L’objectif du site est de clarifier et classer les différentes pathologies de l’épaule lors de la pratique sportive. Ces pathologies seront décrites et expliquées par chapitre, avant de préciser, pour chaque sport, les caractéristiques spécifiques ou non des pathologies de l’épaule les plus fréquemment rencontrées.

L’articulation gléno-humérale est une articulation particulièrement exposée dans la pratique sportive, mais elle a le défaut de ses grandes qualités. En effet, il s’agit d’une articulation possédant une grande mobilité, (dans tous les secteurs, élévation, rotations) mais son anatomie, nécessaire à sa mobilité, pèche dans sa stabilité (notamment osseuse).

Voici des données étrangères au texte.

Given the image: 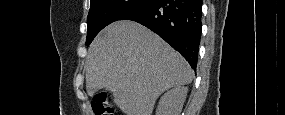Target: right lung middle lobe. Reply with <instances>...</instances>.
<instances>
[{"label": "right lung middle lobe", "instance_id": "1", "mask_svg": "<svg viewBox=\"0 0 285 115\" xmlns=\"http://www.w3.org/2000/svg\"><path fill=\"white\" fill-rule=\"evenodd\" d=\"M151 0H91L87 18L86 45L107 25L140 8Z\"/></svg>", "mask_w": 285, "mask_h": 115}]
</instances>
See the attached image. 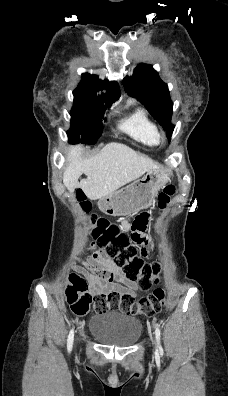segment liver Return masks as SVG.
<instances>
[{"label": "liver", "mask_w": 228, "mask_h": 396, "mask_svg": "<svg viewBox=\"0 0 228 396\" xmlns=\"http://www.w3.org/2000/svg\"><path fill=\"white\" fill-rule=\"evenodd\" d=\"M83 152L81 145L70 147L63 183L70 192L81 188L91 200L116 191L148 171L160 169L152 159L121 143L107 144L90 158H83ZM82 174L87 177L79 182Z\"/></svg>", "instance_id": "1"}]
</instances>
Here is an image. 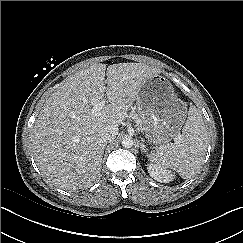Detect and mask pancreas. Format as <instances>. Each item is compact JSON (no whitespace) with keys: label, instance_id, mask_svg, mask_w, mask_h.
<instances>
[{"label":"pancreas","instance_id":"cf45deb5","mask_svg":"<svg viewBox=\"0 0 243 243\" xmlns=\"http://www.w3.org/2000/svg\"><path fill=\"white\" fill-rule=\"evenodd\" d=\"M131 116H132L135 120L139 121L140 126L143 128V121L140 119V117H139L135 112H132V113H131Z\"/></svg>","mask_w":243,"mask_h":243}]
</instances>
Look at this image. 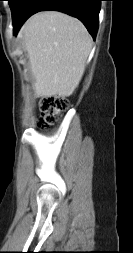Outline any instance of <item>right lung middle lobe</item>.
I'll return each mask as SVG.
<instances>
[{"mask_svg": "<svg viewBox=\"0 0 133 253\" xmlns=\"http://www.w3.org/2000/svg\"><path fill=\"white\" fill-rule=\"evenodd\" d=\"M8 1L12 11L13 24H15L19 18L20 10L25 0H8Z\"/></svg>", "mask_w": 133, "mask_h": 253, "instance_id": "1", "label": "right lung middle lobe"}]
</instances>
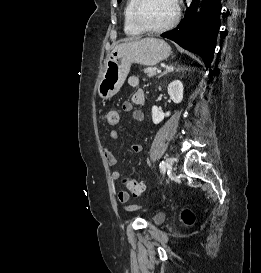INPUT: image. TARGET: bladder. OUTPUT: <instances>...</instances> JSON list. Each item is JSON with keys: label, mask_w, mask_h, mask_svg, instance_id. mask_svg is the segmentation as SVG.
<instances>
[{"label": "bladder", "mask_w": 261, "mask_h": 273, "mask_svg": "<svg viewBox=\"0 0 261 273\" xmlns=\"http://www.w3.org/2000/svg\"><path fill=\"white\" fill-rule=\"evenodd\" d=\"M154 223H161L164 221V215L163 214H157L153 218Z\"/></svg>", "instance_id": "1"}]
</instances>
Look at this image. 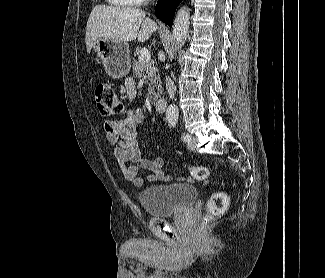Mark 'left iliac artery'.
Instances as JSON below:
<instances>
[{
    "label": "left iliac artery",
    "mask_w": 325,
    "mask_h": 278,
    "mask_svg": "<svg viewBox=\"0 0 325 278\" xmlns=\"http://www.w3.org/2000/svg\"><path fill=\"white\" fill-rule=\"evenodd\" d=\"M181 138L184 142H189L191 140V136L188 134H182Z\"/></svg>",
    "instance_id": "1"
}]
</instances>
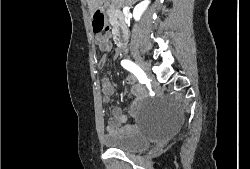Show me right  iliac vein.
Masks as SVG:
<instances>
[{"label":"right iliac vein","mask_w":250,"mask_h":169,"mask_svg":"<svg viewBox=\"0 0 250 169\" xmlns=\"http://www.w3.org/2000/svg\"><path fill=\"white\" fill-rule=\"evenodd\" d=\"M136 63L140 66V68L147 74L149 78H151V74L149 72V65L142 58H135Z\"/></svg>","instance_id":"1"}]
</instances>
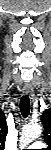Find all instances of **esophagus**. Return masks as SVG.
Masks as SVG:
<instances>
[{"label":"esophagus","instance_id":"1","mask_svg":"<svg viewBox=\"0 0 51 150\" xmlns=\"http://www.w3.org/2000/svg\"><path fill=\"white\" fill-rule=\"evenodd\" d=\"M22 90L23 94L28 95L31 99L33 98V89L31 85L29 84L24 85Z\"/></svg>","mask_w":51,"mask_h":150}]
</instances>
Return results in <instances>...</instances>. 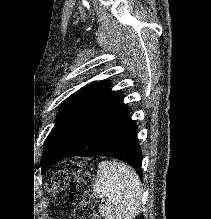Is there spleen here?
<instances>
[{
  "label": "spleen",
  "mask_w": 211,
  "mask_h": 219,
  "mask_svg": "<svg viewBox=\"0 0 211 219\" xmlns=\"http://www.w3.org/2000/svg\"><path fill=\"white\" fill-rule=\"evenodd\" d=\"M93 194L106 198L99 206L104 219H133L139 212L142 190L139 176L128 165L103 161L98 164Z\"/></svg>",
  "instance_id": "spleen-1"
}]
</instances>
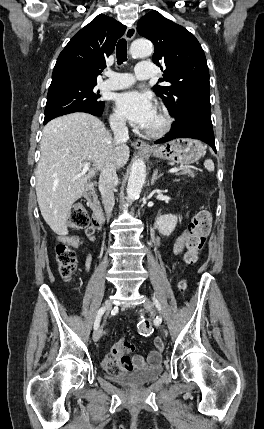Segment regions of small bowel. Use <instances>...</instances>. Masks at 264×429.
Instances as JSON below:
<instances>
[{"label": "small bowel", "instance_id": "c3829d8e", "mask_svg": "<svg viewBox=\"0 0 264 429\" xmlns=\"http://www.w3.org/2000/svg\"><path fill=\"white\" fill-rule=\"evenodd\" d=\"M100 229V224L97 223L95 220L92 222V224L86 229L85 234L87 238L91 242L96 241V235ZM188 239V232L184 231L182 234H180L173 242V251L175 254L180 253L184 245ZM60 241H64L66 244L73 246V247H81L85 246V240L82 237L79 236H60ZM155 242L158 246H163V241L156 237ZM92 264V256L90 253L87 254L86 262H85V269L88 271ZM134 350V346L126 341L119 340L116 342L110 352L109 356L112 359H115L124 369L125 372L132 371L134 369H144L147 366H152L157 364L161 361V350H153L151 351L147 358H143L141 355H133L130 357L128 353L132 352Z\"/></svg>", "mask_w": 264, "mask_h": 429}]
</instances>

La tête humérale est une sphère articulée avec la glène de l’omoplate peu congruente entrainant une surface de contact peu importante tout juste augmentée par le bourrelet (labrum) glénoïdien et stabilisée par des ligaments dont le ligament glénohuméral inférieur, le plus important (stabilité statique). Ce peu de congruence est un atout lui permettant des mouvements extrêmes dans tous les plans. La stabilité statique est nécessairement aidée d’une stabilité dynamique : entourage ligamentaire et musculaire pour assurer le centrage permanent et harmonieux de la tète humérale sur la glène : c’est le rôle essentiel joué par la coiffe des rotateurs, aidé également par l’omoplate et ses muscles.
Cette coiffe des rotateurs, essentielle au bon fonctionnement de le glénohumérale, est également très exposée par le peu d’espace existant entre elle et l’arche acromial située juste au dessus.
L’anatomique explique donc les éléments potentiellement atteints : l’os et articulation (fracture, luxation), ligaments (tendinopathies, fissures pour la coiffe mais aussi distension pour le ligament glénohuméral), labrum. N’oublions pas l’environnement neurologique (nerf suprascapulaire), et l’omoplate (dysfonction).

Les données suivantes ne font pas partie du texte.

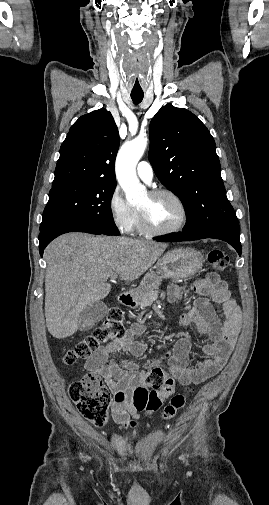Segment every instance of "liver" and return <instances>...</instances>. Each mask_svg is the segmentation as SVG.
I'll return each instance as SVG.
<instances>
[{"label":"liver","mask_w":269,"mask_h":505,"mask_svg":"<svg viewBox=\"0 0 269 505\" xmlns=\"http://www.w3.org/2000/svg\"><path fill=\"white\" fill-rule=\"evenodd\" d=\"M165 245L128 237L67 233L44 251L45 318L50 334L58 339L79 328L81 312L111 291L107 283L119 275L132 282L163 254Z\"/></svg>","instance_id":"liver-1"}]
</instances>
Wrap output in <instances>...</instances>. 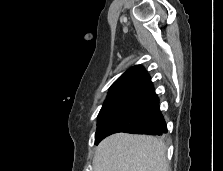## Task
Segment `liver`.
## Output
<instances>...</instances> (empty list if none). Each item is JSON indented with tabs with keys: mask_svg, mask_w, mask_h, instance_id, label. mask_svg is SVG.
Returning <instances> with one entry per match:
<instances>
[{
	"mask_svg": "<svg viewBox=\"0 0 223 171\" xmlns=\"http://www.w3.org/2000/svg\"><path fill=\"white\" fill-rule=\"evenodd\" d=\"M94 171H169L166 146L147 135L117 133L97 147Z\"/></svg>",
	"mask_w": 223,
	"mask_h": 171,
	"instance_id": "1",
	"label": "liver"
}]
</instances>
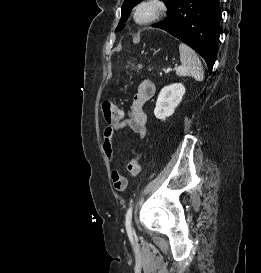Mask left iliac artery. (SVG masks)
<instances>
[{
	"label": "left iliac artery",
	"mask_w": 261,
	"mask_h": 273,
	"mask_svg": "<svg viewBox=\"0 0 261 273\" xmlns=\"http://www.w3.org/2000/svg\"><path fill=\"white\" fill-rule=\"evenodd\" d=\"M132 206L129 207L126 213V218H125V226L126 230L128 233H132V227H131V222H132Z\"/></svg>",
	"instance_id": "44dca946"
}]
</instances>
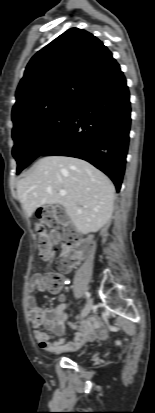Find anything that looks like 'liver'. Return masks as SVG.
<instances>
[{
    "mask_svg": "<svg viewBox=\"0 0 155 413\" xmlns=\"http://www.w3.org/2000/svg\"><path fill=\"white\" fill-rule=\"evenodd\" d=\"M60 190L66 195L61 196ZM17 194L27 217L43 205L60 204L77 231L87 234L111 219L115 188L105 174L84 160L47 156L18 182Z\"/></svg>",
    "mask_w": 155,
    "mask_h": 413,
    "instance_id": "1",
    "label": "liver"
}]
</instances>
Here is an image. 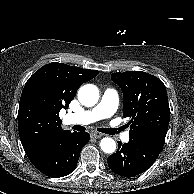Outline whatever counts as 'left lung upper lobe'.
I'll list each match as a JSON object with an SVG mask.
<instances>
[{"mask_svg": "<svg viewBox=\"0 0 194 194\" xmlns=\"http://www.w3.org/2000/svg\"><path fill=\"white\" fill-rule=\"evenodd\" d=\"M123 92V116L130 118V134L164 143L170 120L167 91L163 82L146 72L113 73Z\"/></svg>", "mask_w": 194, "mask_h": 194, "instance_id": "5c2ea615", "label": "left lung upper lobe"}]
</instances>
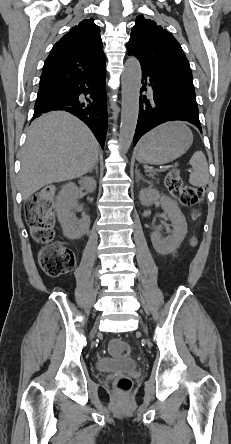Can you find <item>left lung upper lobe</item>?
Returning a JSON list of instances; mask_svg holds the SVG:
<instances>
[{
    "label": "left lung upper lobe",
    "instance_id": "5c2ea615",
    "mask_svg": "<svg viewBox=\"0 0 231 444\" xmlns=\"http://www.w3.org/2000/svg\"><path fill=\"white\" fill-rule=\"evenodd\" d=\"M135 22L127 43L128 54L137 57L142 69L173 76L176 82L194 88L189 62L173 35L143 15Z\"/></svg>",
    "mask_w": 231,
    "mask_h": 444
}]
</instances>
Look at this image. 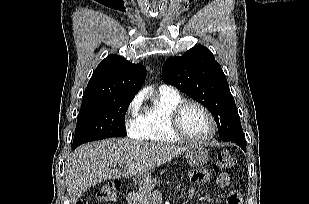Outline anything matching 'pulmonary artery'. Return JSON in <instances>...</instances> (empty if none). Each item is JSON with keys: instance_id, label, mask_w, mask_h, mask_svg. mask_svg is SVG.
<instances>
[{"instance_id": "pulmonary-artery-1", "label": "pulmonary artery", "mask_w": 309, "mask_h": 204, "mask_svg": "<svg viewBox=\"0 0 309 204\" xmlns=\"http://www.w3.org/2000/svg\"><path fill=\"white\" fill-rule=\"evenodd\" d=\"M160 91H175V89L172 86L162 85Z\"/></svg>"}]
</instances>
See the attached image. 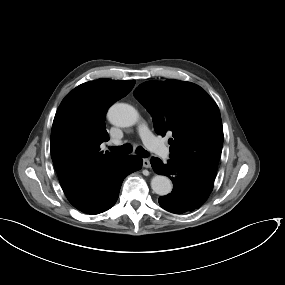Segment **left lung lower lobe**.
I'll return each instance as SVG.
<instances>
[{
  "mask_svg": "<svg viewBox=\"0 0 285 285\" xmlns=\"http://www.w3.org/2000/svg\"><path fill=\"white\" fill-rule=\"evenodd\" d=\"M151 166L155 173L168 176L174 184L170 194L159 198L160 206L171 213L182 214L198 209L213 189L216 172L199 165L176 159L163 164L153 157Z\"/></svg>",
  "mask_w": 285,
  "mask_h": 285,
  "instance_id": "obj_1",
  "label": "left lung lower lobe"
}]
</instances>
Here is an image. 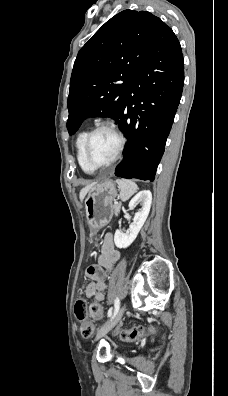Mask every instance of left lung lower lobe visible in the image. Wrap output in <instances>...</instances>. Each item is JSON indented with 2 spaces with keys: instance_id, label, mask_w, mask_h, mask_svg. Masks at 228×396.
<instances>
[{
  "instance_id": "obj_1",
  "label": "left lung lower lobe",
  "mask_w": 228,
  "mask_h": 396,
  "mask_svg": "<svg viewBox=\"0 0 228 396\" xmlns=\"http://www.w3.org/2000/svg\"><path fill=\"white\" fill-rule=\"evenodd\" d=\"M184 83L178 39L161 28L130 85L118 123L127 138L124 159L115 169L122 178L155 179Z\"/></svg>"
}]
</instances>
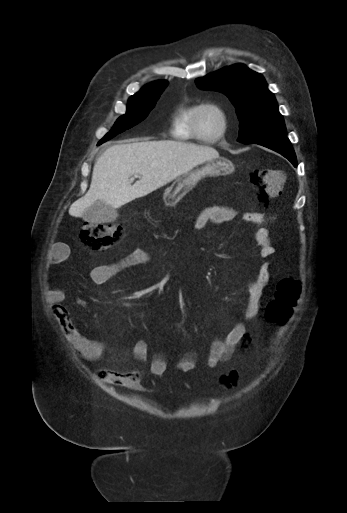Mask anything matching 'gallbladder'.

Les pathologies de l’épaule dans le sport peuvent être regroupées dans 3 catégories :

  1. La première, la plus spécifique, regroupe les pathologies des sports de lancer avec une position d’armé du bras (position du bras au lancer d’objet, en élévation, rotation externe). Les exemples sont nombreux : volley, hand, base ball, tennis (service), javelot, lancer du poids… C’est l’adaptation de l’épaule associée à la répétition du geste qui est source de problème : elle est développée dans le chapitre sport de lancer (cf infra)
  2. La deuxième est moins spécifique, regroupe la traumatologie de l’épaule (accident aigu avec traumatisme direct sur le moignon de l’épaule ou indirect avec trauma sur le coude ou la main se répercutant à la racine du membre, les luxations) dans les sports de combat, qu’ils soient individuels (judo) ou collectifs (rugby) mais également dans les sports avec risque de chute sur l’épaule (ski…).
  3. La dernière catégorie est le surmenage pur de l’épaule (overuse syndrome) avec ou sans position d’armé du bras mais sans lancement d’objet. Le plus typique étant l’épaule du nageur. Elle concerne les tendons et les articulations (arthropathies acromioclaviculaires++).

Cette première catégorie, la plus classique, est  expliquée dans le chapitre «  épaule du lanceur  ». Les 2 autres, moins spécifiques, seront reprises dans la description du sport en question.